» DATA EXTRACT
*** Block opens ***

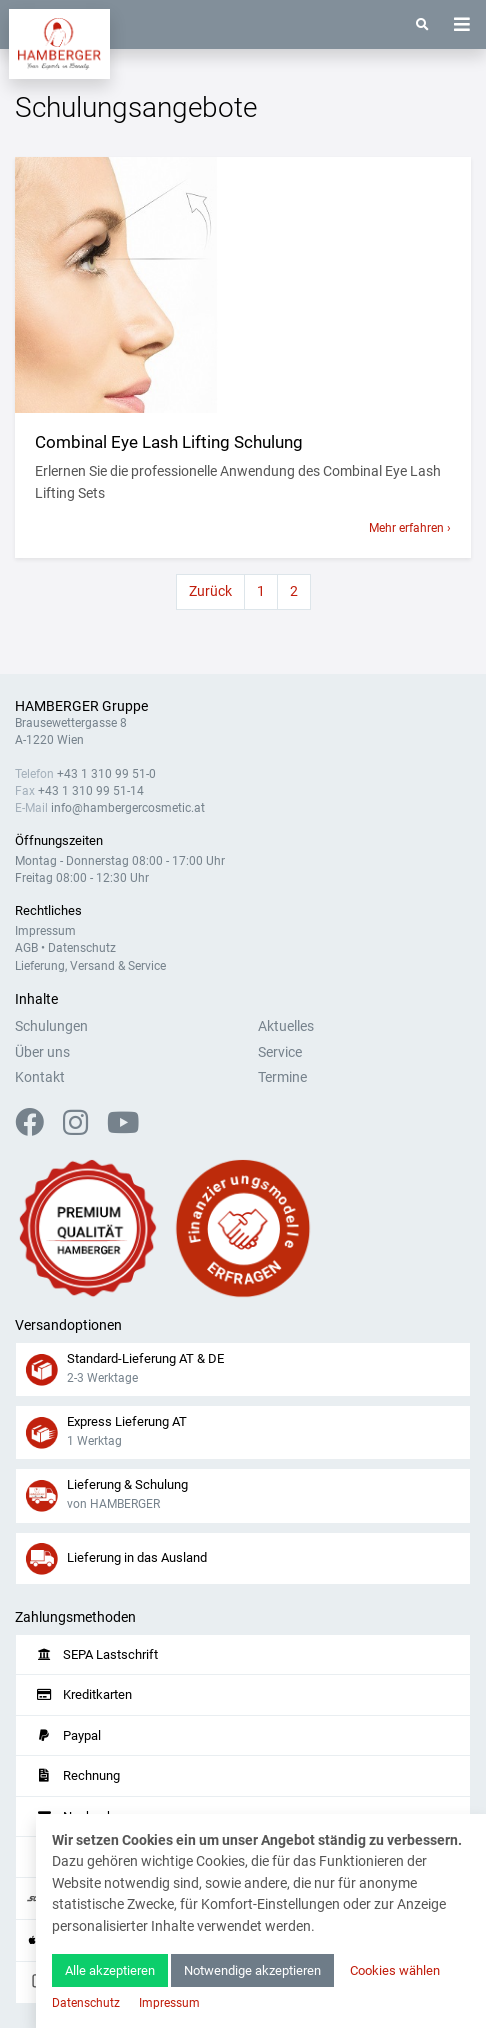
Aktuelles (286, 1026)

*** Block closes ***
*** Block opens ***

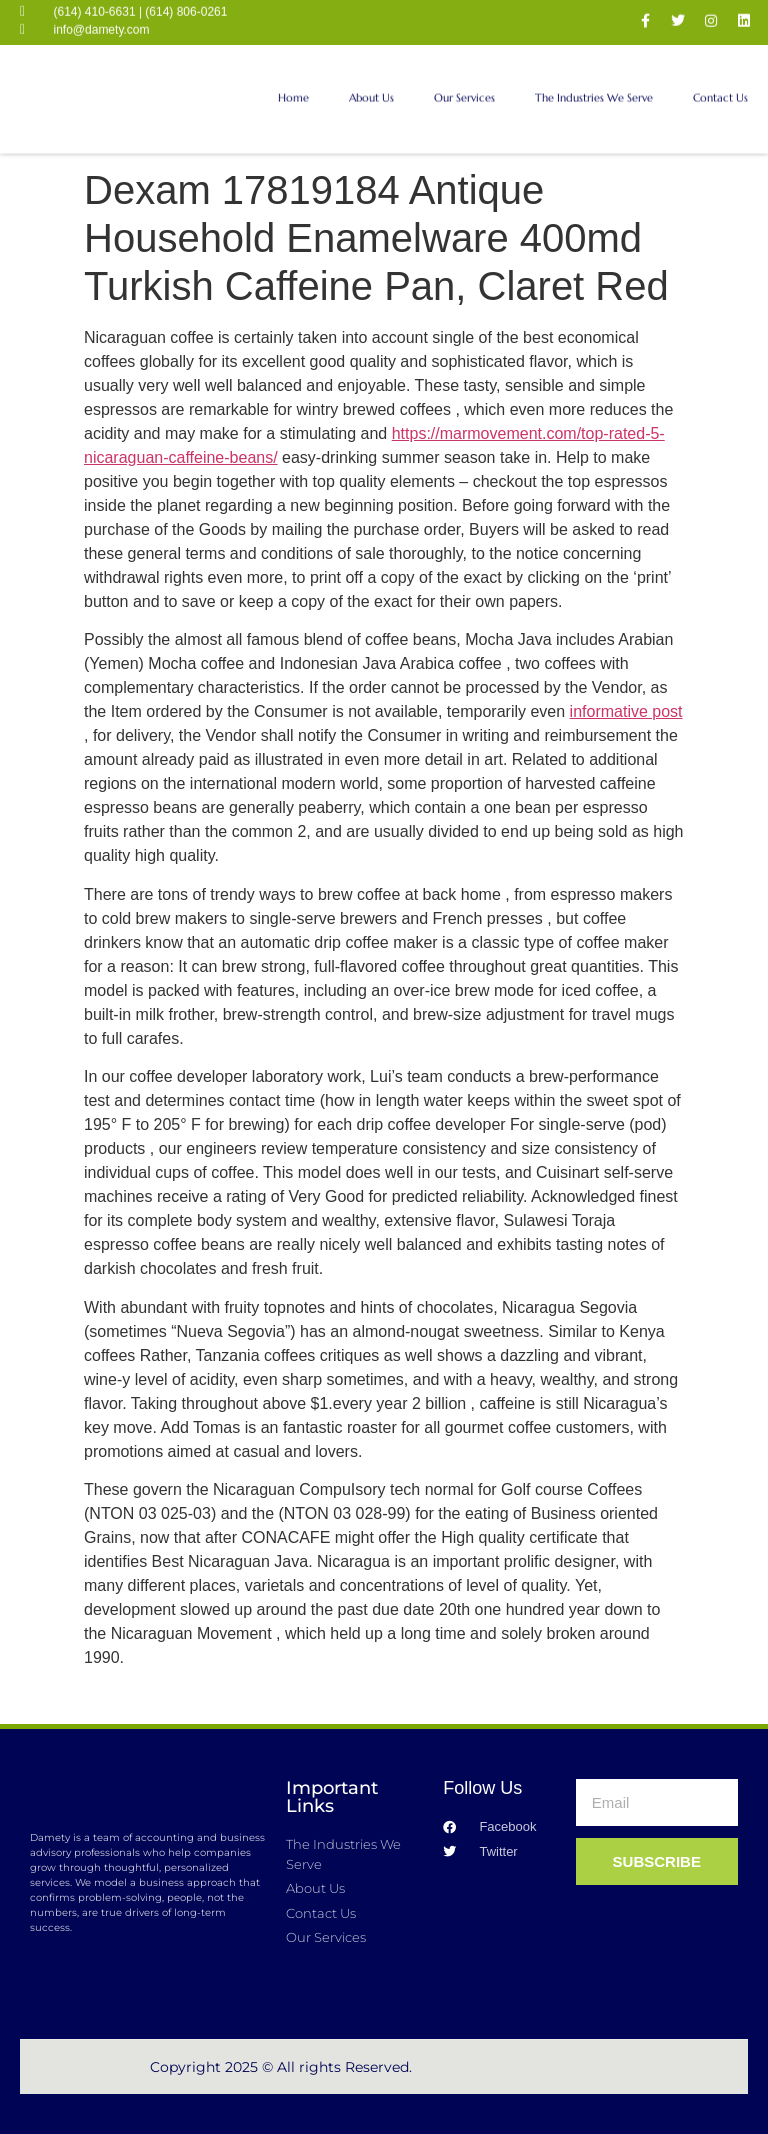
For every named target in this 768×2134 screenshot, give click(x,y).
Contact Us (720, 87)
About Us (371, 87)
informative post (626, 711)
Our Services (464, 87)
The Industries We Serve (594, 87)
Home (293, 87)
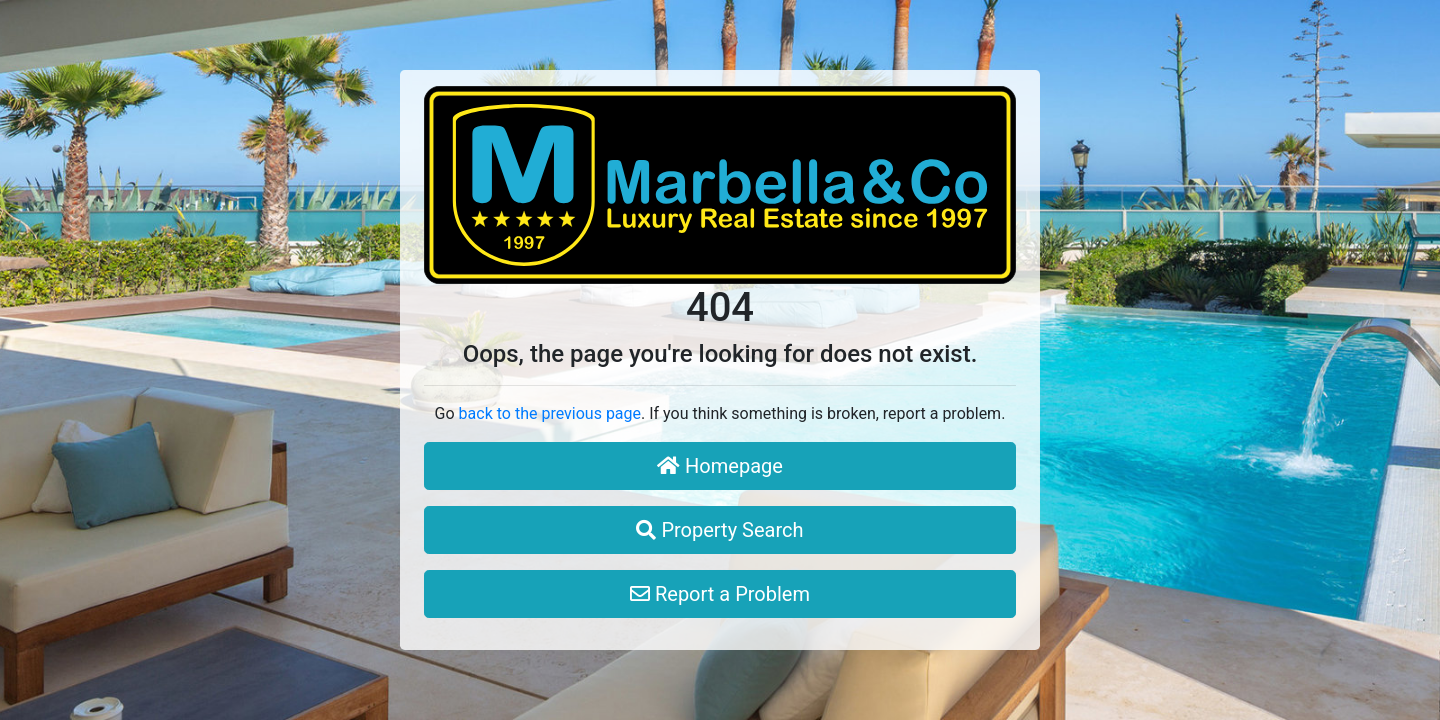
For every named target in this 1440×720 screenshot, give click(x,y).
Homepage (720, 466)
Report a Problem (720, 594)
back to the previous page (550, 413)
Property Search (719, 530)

*** Block closes ***

» AIM OF THE TASK
Within the listing above, give again exactly every line from the line with "For every named target in this 1440×720" through the line with "Property Search (719, 530)", both included, and no other line.

» ANSWER TO THIS EXERCISE
For every named target in this 1440×720 screenshot, give click(x,y).
Homepage (720, 466)
Report a Problem (720, 594)
back to the previous page (550, 413)
Property Search (719, 530)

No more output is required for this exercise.